The defining characteristic of hole-doped cuprates is $d$-wave high temperature superconductivity. However, intense theoretical interest is now focused on whether a pair density wave state (PDW) could coexist with cuprate superconductivity (D. F. Agterberg et al., Annual Review of Condensed Matter Physics 11, 231 (2020)). Here, we use a strong-coupling mean-field theory of cuprates, to model the atomic-scale electronic structure of an eight-unit-cell periodic, $d$-symmetry form factor, pair density wave (PDW) state coexisting with $d$-wave superconductivity (DSC).

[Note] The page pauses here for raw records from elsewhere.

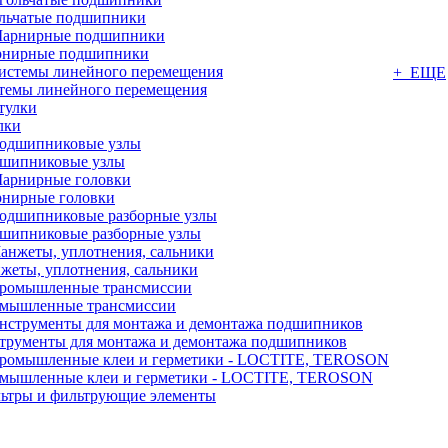
льчатые подшипники
нирные подшипники
+ ЕЩЕ
темы линейного перемещения
лки
шипниковые узлы
нирные головки
шипниковые разборные узлы
жеты, уплотнения, сальники
мышленные трансмиссии
трументы для монтажа и демонтажа подшипников
мышленные клеи и герметики - LOCTITE, TEROSON
ьтры и фильтрующие элементы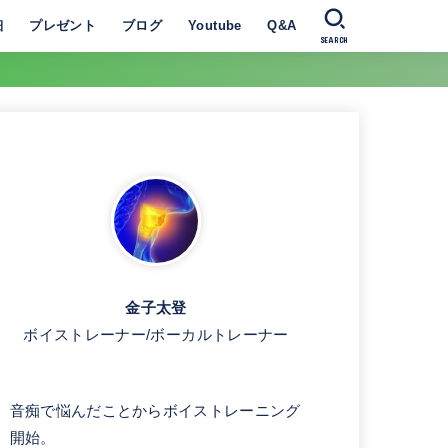
細
プレゼント
ブログ
Youtube
Q&A
SEARCH
金子太登
ボイストレーナー/ボーカルトレーナー
音痴で悩んだことからボイストレーニング
開始。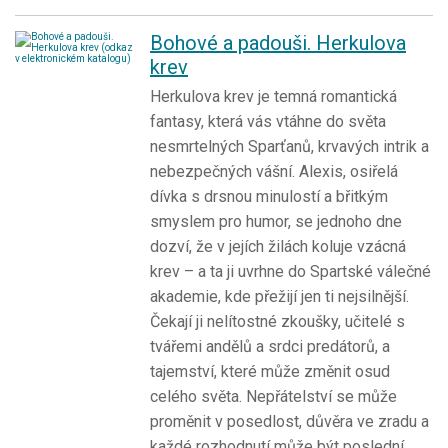
Bohové a padouši. Herkulova
krev
Herkulova krev je temná romantická
fantasy, která vás vtáhne do světa
nesmrtelných Sparťanů, krvavých intrik a
nebezpečných vášní. Alexis, osiřelá
dívka s drsnou minulostí a břitkým
smyslem pro humor, se jednoho dne
dozví, že v jejích žilách koluje vzácná
krev – a ta ji uvrhne do Spartské válečné
akademie, kde přežijí jen ti nejsilnější.
Čekají ji nelítostné zkoušky, učitelé s
tvářemi andělů a srdci predátorů, a
tajemství, které může změnit osud
celého světa. Nepřátelství se může
proměnit v posedlost, důvěra ve zradu a
každé rozhodnutí může být poslední.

From this PDW+DSC model, the atomically-resolved density of Bogoliubov quasiparticle states N(r,E) is predicted at the terminal BiO surface of Bi$_2$Sr$_2$CaCu$_2$O$_8$ and compared with high-precision electronic visualization experiments using spectroscopic imaging STM. The PDW+DSC model predictions include the intra-unit-cell structure and periodic modulations of N(r,E), the modulations of the coherence peak energy $Delta_p$ (r), and the characteristics of Bogoliubov quasiparticle interference in scattering-wavevector space (q-space). Consistency between all these predictions and the corresponding experiments indicates that lightly hole-doped Bi$_2$Sr$_2$CaCu$_2$O$_8$ does contain a PDW+DSC state. Moreover, in the model the PDW+DSC state becomes unstable to a pure DSC state at a critical hole density p*, with empirically equivalent phenomena occurring in the experiments. All these results are consistent with a picture in which the cuprate translational symmetry breaking state is a PDW, the observed charge modulations are its consequence, the antinodal pseudogap is that of the PDW state, and the cuprate critical point at p* ~ 19% occurs due to disappearance of this PDW.